We present the study of magnetism of dimer ensemble deposited on a non-magnetic conducting substrate. The dimers consist of ions with spin 1/2 and have a random size. The magnetic ions are coupled by RKKY-interaction with random energy value. We consider two interaction models. The first assumes that dimer coupling energy has a Gaussian distribution, and the second model is based on a log-normal distribution of dimer size. The magnetization and susceptibility are evaluated from the exact solution for dimer energy and eigenstates. We show that the average exchange value and its dispersion have a strong effect on the system properties. The magnetic saturation exists under strong magnetic fields. High-temperature leads to the Curie’s law for susceptibility. The saturation magnetization of system with ferromagnetic coupling lowers, while the antiferromagnetic dimer ensemble can have non-zero magnetization under the strong magnetic field. It is determined by the dispersion of exchange energy.

GraphicAbstract

Data Availability Statement

This manuscript has no associated data or the data will not be deposited. [Authors’ comment: This is a theoretical study and no experimental data has been listed.].

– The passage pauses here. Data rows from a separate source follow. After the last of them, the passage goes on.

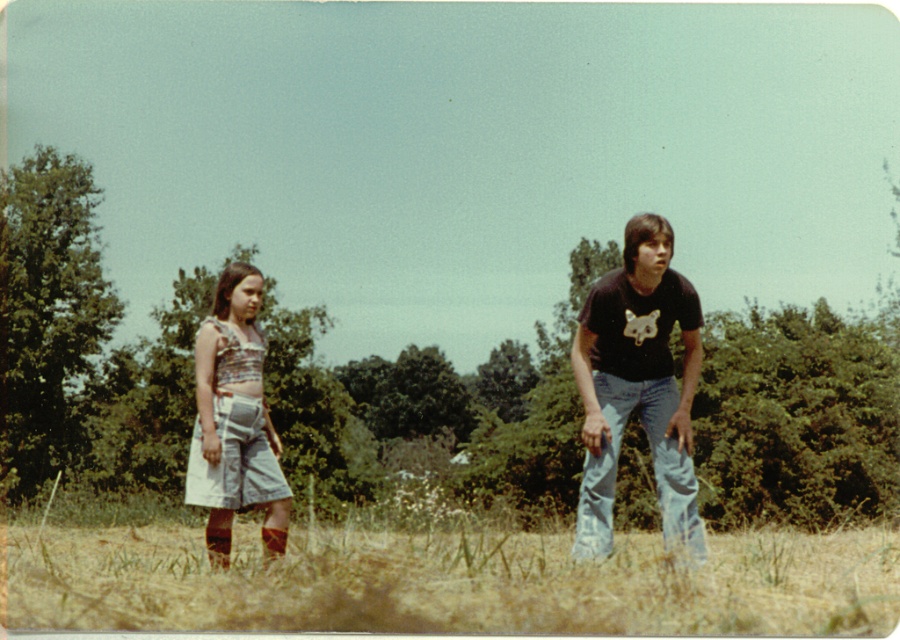 Question: Which object appears farthest from the camera in this image?

Choices:
 (A) denim shorts at left
 (B) black cotton shirt at right

Answer: (A)

Question: Is grassy field at lower center positioned behind black cotton shirt at right?

Choices:
 (A) no
 (B) yes

Answer: (A)

Question: Does black cotton shirt at right appear on the left side of denim shorts at left?

Choices:
 (A) no
 (B) yes

Answer: (A)

Question: Among these points, which one is nearest to the camera?

Choices:
 (A) (138, 577)
 (B) (248, 502)
 (C) (605, 376)

Answer: (A)

Question: Is grassy field at lower center wider than black cotton shirt at right?

Choices:
 (A) yes
 (B) no

Answer: (A)

Question: Which point is closer to the camera?

Choices:
 (A) 689,540
 (B) 550,621
 (C) 240,502

Answer: (B)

Appendix A: Laplace’s formula

The Laplace’s approximation used to estimate the integrals of the form

$$\begin{aligned} {\mathcal {I}} = \int \limits _a^b f(x) \exp (\lambda S(x)) dx, \end{aligned}$$

(19)

where \(\lambda \) is a large number and S(x) has a local maximum \(x_0 \in [a, b]\). Using the Taylor series expansion near \(x_0\), one obtains

$$\begin{aligned} {\mathcal {I}} \approx \sqrt{\frac{-2\pi }{ \lambda S''(x_0) }} \exp (\lambda S(x_0)) \left( f(x_0) + O(\lambda ^{-1}) \right) . \end{aligned}$$

(20)

In the current paper, \(\lambda \) is a \(1 / \varDelta ^2\), S(x) is the

$$\begin{aligned} (2 \beta J_0 \varDelta ^2 - (J - J_0)^2) / 2 \end{aligned}$$

for the Gaussian function and

$$\begin{aligned} \beta J(r) \varDelta _r^2 - \ln ^2(r / r_0) / 2 \end{aligned}$$

for the log-normal distribution.